Drug discovery and development together are the complete process of identifying a new drug and bringing it to market. Discovery may involve screening of chemical libraries, identification of the active ingredient from a natural remedy or design resulting from an understanding of the target. It involves a wide range of scientific disciplines, including biology, chemistry and pharmacology. Development includes studies on microorganisms and animals, clinical trials and ultimately regulatory approval.
Despite advances in technology and understanding of biological systems, drug discovery is still a lengthy, "expensive, difficult, and inefficient process" with low rate of new therapeutic discovery. On average, development of a new drug successfully needs to go through the long process screening about 10000-15000 compounds. It takes about 10-15 years and costs about US$1 billion.

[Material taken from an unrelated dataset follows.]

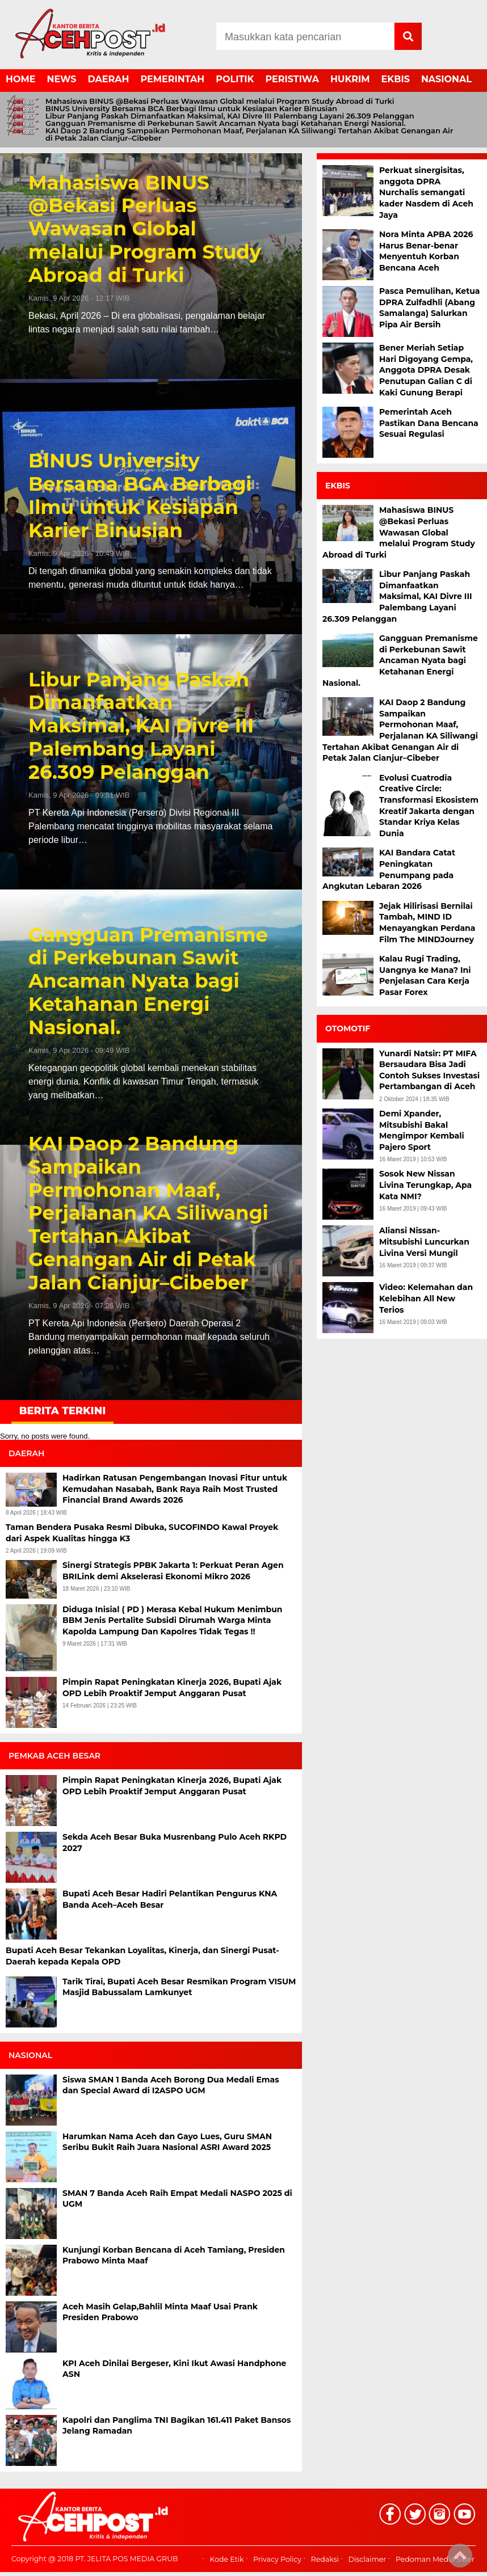 This screenshot has width=487, height=2576. Describe the element at coordinates (350, 79) in the screenshot. I see `HUKRIM` at that location.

With the accumulation of data from multiple fields, we can accelerate time frames for compound discovery and optimization and enable more effective searches of chemical space by artificial intelligence (AI). Computational drug discovery is an emerging field of machine learning. Our team is dedicated to save time, money and cost in the drug discovery using artificial intelligence.
Now we have established multiple web servers to solve the challenges and difficulties in drug discovery. Firstly, we have built web servers for predicting the bioactivity of given compound, such as the side effect, anti-cancer activity, anti-fungi activity, anti-bacteria activity and anti-HIV activity. Secondly, We have built the web servers for target prediction of compounds based on the sequence and structure separately. Furthermore, we development a method to find the optimal personalized drug(s) to treatment cancer based on personalized genetic background.
Multiple human diseases is currently no effective treatment options, by combining the drug experimental data (including clinical, animal and cytology experiments) and Thomson Reuters IntegrityTM disease targets information, we use a variety of methods to predict the effect of a drug on several human diseases.
Many drug targets is currently unclear, meanwhile, some potential targets have not found a valid drug. We used a drug-target interaction prediction approach based on small molecule features and protein sequences to predict new therapeutic drugs for targets and also explore potential drug-target interaction networks.
Many natural medicines have been successfully used for disease treatment and there more natural compounds are yet to be developed. By combining Traditional Chinese Medicine (TCM) Database@Taiwan and other Chinese herbal medicine data, we conduct drug screening for small active molecules in these natural products.
Personalized treatment is the future direction of medical development. Using existing clinical, exprimental and pharmaceutical data, we conducted a personalized therapeutic drug prediction and efficacy evaluation based on each person's physiological indicators, transcriptome profile and mutation information.